» Problem
Will you output all of the data below exactly, omitting the images?

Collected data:
===============

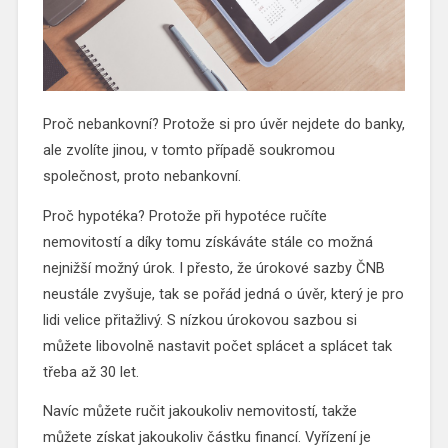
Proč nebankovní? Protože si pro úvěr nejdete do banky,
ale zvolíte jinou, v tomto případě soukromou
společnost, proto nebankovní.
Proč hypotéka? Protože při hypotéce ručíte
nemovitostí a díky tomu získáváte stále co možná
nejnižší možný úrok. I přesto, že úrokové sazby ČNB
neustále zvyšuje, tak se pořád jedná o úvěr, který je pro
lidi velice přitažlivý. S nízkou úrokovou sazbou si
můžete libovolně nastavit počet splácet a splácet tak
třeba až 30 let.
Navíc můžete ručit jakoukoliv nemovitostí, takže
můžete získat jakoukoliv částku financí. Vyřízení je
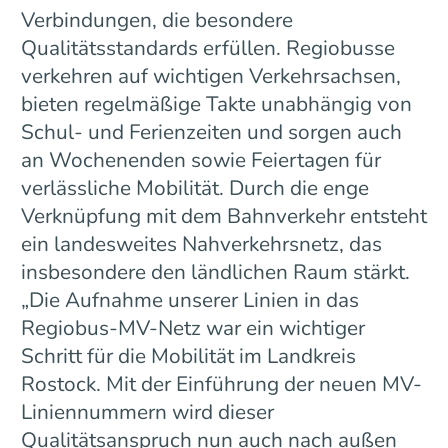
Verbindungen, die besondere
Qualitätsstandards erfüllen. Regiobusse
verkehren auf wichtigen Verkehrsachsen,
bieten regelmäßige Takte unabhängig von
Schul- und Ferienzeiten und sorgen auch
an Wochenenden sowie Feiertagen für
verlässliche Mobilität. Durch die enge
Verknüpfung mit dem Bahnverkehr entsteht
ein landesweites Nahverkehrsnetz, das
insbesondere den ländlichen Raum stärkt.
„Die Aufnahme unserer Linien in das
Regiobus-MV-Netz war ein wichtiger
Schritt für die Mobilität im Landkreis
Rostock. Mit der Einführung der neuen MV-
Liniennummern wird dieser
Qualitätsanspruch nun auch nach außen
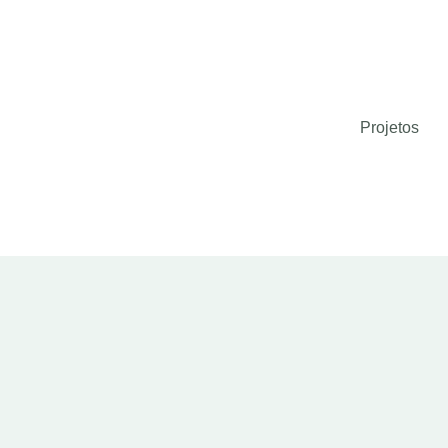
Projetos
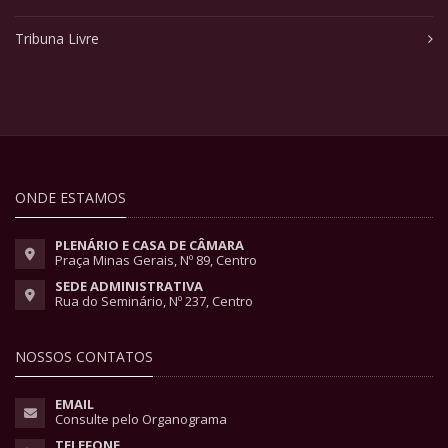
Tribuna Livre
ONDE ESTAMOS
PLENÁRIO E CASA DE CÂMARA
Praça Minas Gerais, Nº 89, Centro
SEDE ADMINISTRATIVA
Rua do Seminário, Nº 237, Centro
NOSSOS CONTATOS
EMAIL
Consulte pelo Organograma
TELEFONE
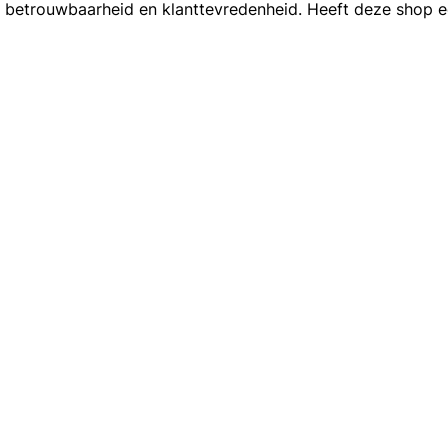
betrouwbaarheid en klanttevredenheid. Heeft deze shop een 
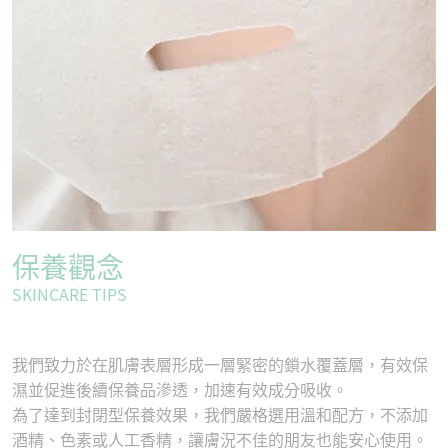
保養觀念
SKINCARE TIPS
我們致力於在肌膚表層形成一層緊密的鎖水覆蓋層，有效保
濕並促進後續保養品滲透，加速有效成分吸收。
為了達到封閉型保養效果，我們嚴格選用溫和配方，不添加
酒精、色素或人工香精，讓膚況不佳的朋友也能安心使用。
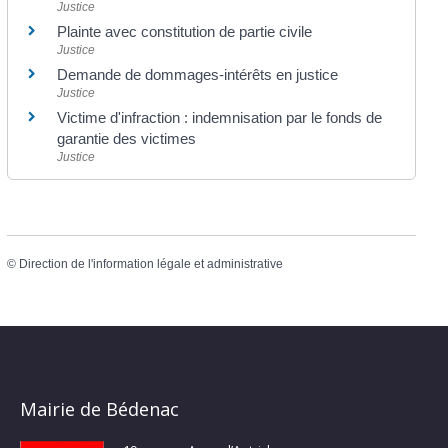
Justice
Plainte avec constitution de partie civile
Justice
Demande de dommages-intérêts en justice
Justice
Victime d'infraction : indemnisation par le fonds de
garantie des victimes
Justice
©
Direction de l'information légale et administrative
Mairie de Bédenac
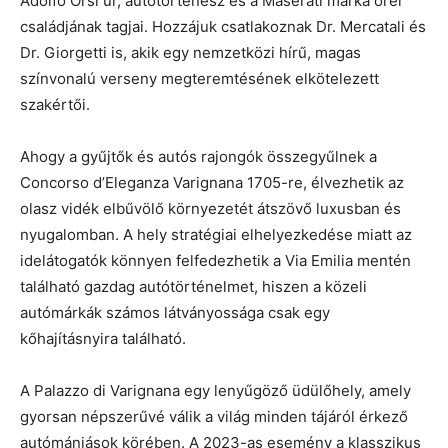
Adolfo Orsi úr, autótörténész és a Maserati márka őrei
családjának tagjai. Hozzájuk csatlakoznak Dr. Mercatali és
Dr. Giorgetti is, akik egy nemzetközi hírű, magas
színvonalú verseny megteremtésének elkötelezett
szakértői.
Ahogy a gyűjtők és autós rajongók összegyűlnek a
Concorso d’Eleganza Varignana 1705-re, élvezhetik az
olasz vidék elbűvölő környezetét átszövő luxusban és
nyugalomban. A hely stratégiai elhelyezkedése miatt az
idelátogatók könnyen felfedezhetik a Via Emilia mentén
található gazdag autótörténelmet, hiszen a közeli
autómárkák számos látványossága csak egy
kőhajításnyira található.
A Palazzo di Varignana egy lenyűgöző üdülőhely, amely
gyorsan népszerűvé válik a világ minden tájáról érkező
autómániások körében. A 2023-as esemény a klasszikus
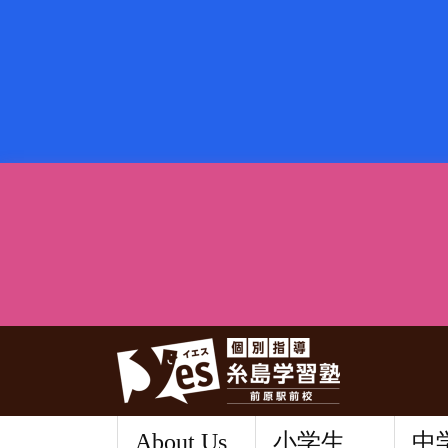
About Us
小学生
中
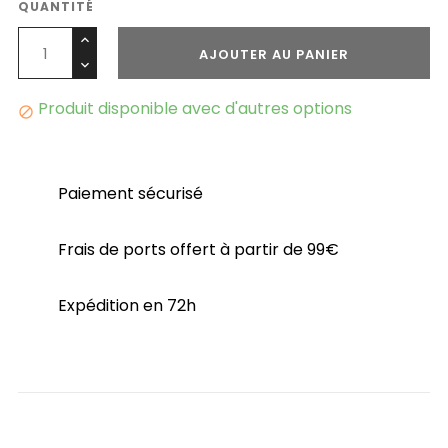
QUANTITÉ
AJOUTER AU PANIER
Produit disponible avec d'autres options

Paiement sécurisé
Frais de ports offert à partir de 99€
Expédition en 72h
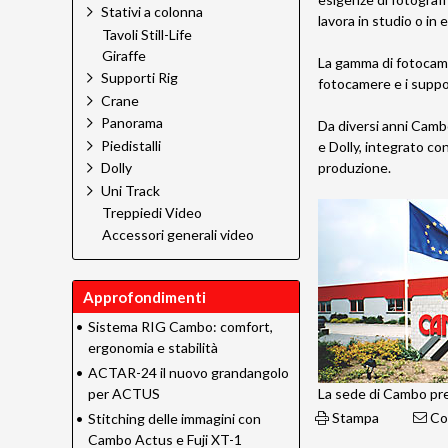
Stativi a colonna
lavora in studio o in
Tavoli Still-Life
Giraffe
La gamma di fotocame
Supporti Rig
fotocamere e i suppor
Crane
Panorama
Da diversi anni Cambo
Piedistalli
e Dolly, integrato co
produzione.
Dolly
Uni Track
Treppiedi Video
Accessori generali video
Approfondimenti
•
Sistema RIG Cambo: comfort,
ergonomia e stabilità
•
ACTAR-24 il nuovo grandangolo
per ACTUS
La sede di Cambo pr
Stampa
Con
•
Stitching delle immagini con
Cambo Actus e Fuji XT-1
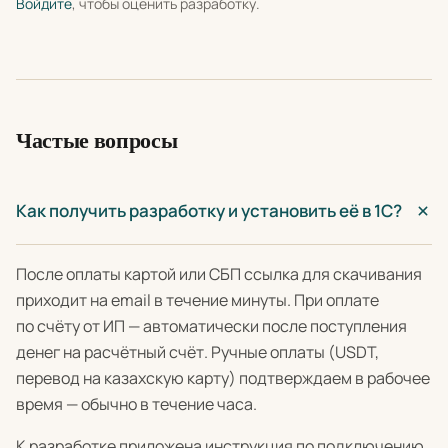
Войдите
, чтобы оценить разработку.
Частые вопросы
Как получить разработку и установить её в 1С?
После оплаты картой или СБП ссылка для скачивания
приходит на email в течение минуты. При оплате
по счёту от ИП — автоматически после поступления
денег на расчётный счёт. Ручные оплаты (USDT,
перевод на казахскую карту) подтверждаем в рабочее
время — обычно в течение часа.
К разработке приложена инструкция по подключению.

===============

» Response below
Proč nebankovní? Protože si pro úvěr nejdete do banky,
ale zvolíte jinou, v tomto případě soukromou
společnost, proto nebankovní.
Proč hypotéka? Protože při hypotéce ručíte
nemovitostí a díky tomu získáváte stále co možná
nejnižší možný úrok. I přesto, že úrokové sazby ČNB
neustále zvyšuje, tak se pořád jedná o úvěr, který je pro
lidi velice přitažlivý. S nízkou úrokovou sazbou si
můžete libovolně nastavit počet splácet a splácet tak
třeba až 30 let.
Navíc můžete ručit jakoukoliv nemovitostí, takže
můžete získat jakoukoliv částku financí. Vyřízení je
Verbindungen, die besondere
Qualitätsstandards erfüllen. Regiobusse
verkehren auf wichtigen Verkehrsachsen,
bieten regelmäßige Takte unabhängig von
Schul- und Ferienzeiten und sorgen auch
an Wochenenden sowie Feiertagen für
verlässliche Mobilität. Durch die enge
Verknüpfung mit dem Bahnverkehr entsteht
ein landesweites Nahverkehrsnetz, das
insbesondere den ländlichen Raum stärkt.
„Die Aufnahme unserer Linien in das
Regiobus-MV-Netz war ein wichtiger
Schritt für die Mobilität im Landkreis
Rostock. Mit der Einführung der neuen MV-
Liniennummern wird dieser
Qualitätsanspruch nun auch nach außen
Projetos
Tribuna Livre
ONDE ESTAMOS
PLENÁRIO E CASA DE CÂMARA
Praça Minas Gerais, Nº 89, Centro
SEDE ADMINISTRATIVA
Rua do Seminário, Nº 237, Centro
NOSSOS CONTATOS
EMAIL
Consulte pelo Organograma
TELEFONE
betrouwbaarheid en klanttevredenheid. Heeft deze shop een 
保養觀念
SKINCARE TIPS
我們致力於在肌膚表層形成一層緊密的鎖水覆蓋層，有效保
濕並促進後續保養品滲透，加速有效成分吸收。
為了達到封閉型保養效果，我們嚴格選用溫和配方，不添加
酒精、色素或人工香精，讓膚況不佳的朋友也能安心使用。
Justice
Plainte avec constitution de partie civile
Justice
Demande de dommages-intérêts en justice
Justice
Victime d'infraction : indemnisation par le fonds de
garantie des victimes
Justice
©
Direction de l'information légale et administrative
Mairie de Bédenac
Adolfo Orsi úr, autótörténész és a Maserati márka őrei
családjának tagjai. Hozzájuk csatlakoznak Dr. Mercatali és
Dr. Giorgetti is, akik egy nemzetközi hírű, magas
színvonalú verseny megteremtésének elkötelezett
szakértői.
Ahogy a gyűjtők és autós rajongók összegyűlnek a
Concorso d’Eleganza Varignana 1705-re, élvezhetik az
olasz vidék elbűvölő környezetét átszövő luxusban és
nyugalomban. A hely stratégiai elhelyezkedése miatt az
idelátogatók könnyen felfedezhetik a Via Emilia mentén
található gazdag autótörténelmet, hiszen a közeli
autómárkák számos látványossága csak egy
kőhajításnyira található.
A Palazzo di Varignana egy lenyűgöző üdülőhely, amely
gyorsan népszerűvé válik a világ minden tájáról érkező
autómániások körében. A 2023-as esemény a klasszikus
About Us
小学生
中
QUANTITÉ
AJOUTER AU PANIER
Produit disponible avec d'autres options

Paiement sécurisé
Frais de ports offert à partir de 99€
Expédition en 72h
Stativi a colonna
lavora in studio o in
Tavoli Still-Life
Giraffe
La gamma di fotocame
Supporti Rig
fotocamere e i suppor
Crane
Panorama
Da diversi anni Cambo
Piedistalli
e Dolly, integrato co
produzione.
Dolly
Uni Track
Treppiedi Video
Accessori generali video
Approfondimenti
•
Sistema RIG Cambo: comfort,
ergonomia e stabilità
•
ACTAR-24 il nuovo grandangolo
per ACTUS
La sede di Cambo pr
Stampa
Con
•
Stitching delle immagini con
Cambo Actus e Fuji XT-1
Войдите
, чтобы оценить разработку.
Частые вопросы
Как получить разработку и установить её в 1С?
После оплаты картой или СБП ссылка для скачивания
приходит на email в течение минуты. При оплате
по счёту от ИП — автоматически после поступления
денег на расчётный счёт. Ручные оплаты (USDT,
перевод на казахскую карту) подтверждаем в рабочее
время — обычно в течение часа.
К разработке приложена инструкция по подключению.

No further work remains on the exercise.